Witting's second Inspector Charlton mystery, first published in 1937, is set in Paulsfield (clearly a fictional Petersfield in Hampshire). It is a market day and there is much noise and bustle. A bull decides it is time to liberate itself and goes on the rampage. As this is happening, a cleaner working on the statue in the middle of the square is shot dead, straight through the head. Inspector Charlton has very few leads on this case. There is no obvious motive for the cleaner’s death, and when two further murders are committed within the same day, both taking place in the market square, the mystery has obviously deepened exponentially. Midsummer Murder is another Clifford Witting that will delight all his fans.
Clifford Witting (1907-68) was an English writer who was educated at Eltham College, London, between 1916 and 1924.
During World War II he served as a bombardier in the Royal Artillery, 1942-44, and as a Warrant Officer in the Royal Army Ordnance Corps, 1944-46.
He married Ellen Marjorie Steward in 1934 and they had one daughter. Before becoming a full-time writer, he worked as a clerk in Lloyds bank from 1924 to 1942. He was Honorary Editor of The Old Elthamian magazine, London. from 1947 up to his death.

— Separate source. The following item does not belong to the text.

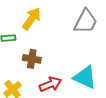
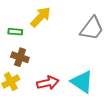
brown cross: (32, 59) -> (20, 57), moved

His first novel 'Murder in Blue' was published in 1937 and his series characters were Sergeant (later Inspector) Peter Bradford and Inspector Harry Charlton. Unusually, he didn’t join The Detection Club until 1958 by which time he had written 12 detective novels.
In their 'A Catalogue of Crime', Jacques Barzun and Wendell Hertig Taylor stated, 'Witting started feebly, improved to a point of high competence, and has since shown a marked capacity for character and situation, with uneven success in keeping up the detective interest.'
On the gadetection website it reports, 'Why is Witting so obscure? His detection is genuinely engrossing, and his style is witty, if occasionally facetious. He could do setting very well—Army life in Subject: Murder. His books have the genuine whodunit pull. He can brilliantly misdirect the reader (Midsummer Murder) or invent a genuinely clever and simple murder method (Dead on Time).
'He experimented with form: the surprise victim (whowillbedunin?) of Measure for Murder, or, weak as it is otherwise is, the riff on the inverted detective story in Michaelmas Goose. In short, he always has something to offer the reader, and found original ideas within the conventions of the formal detective story.
'And yet he’s barely known—no entry in 20th Crime and Mystery Writers, and only a passing reference in the Oxford guide. Only treated in detail in Cooper and Pike, and in Barzun.'
The second adventure with Inspector Charlton involves what appears to be a random killing in (fictional) Paulsfield - a statue cleaner doing his job mysteriously shot while a bull wreaks havoc elsewhere in the market square. Although there were plenty of people present there are no clues nor a clear cut motive for our hero to investigate/follow - a locked room mystery in the wide open - and of course the “spree” continues before Charlton identifies the culprit.
This one started a little slow, not helped by the 1930s British slang/humor, which eluded this reader in more than a few instances. And the solution may frustrate purists, although it is a harbinger/foreshadowing of current mysteries/police procedurals.
Bottom line - still recommend this book/series/author.
Rolling along enjoying this book. Live near the cunningly renamed Paulsfield and enjoyed the local character. But then came the last few pages and it all went downhill. Three stars because I liked the Petersfield descriptions.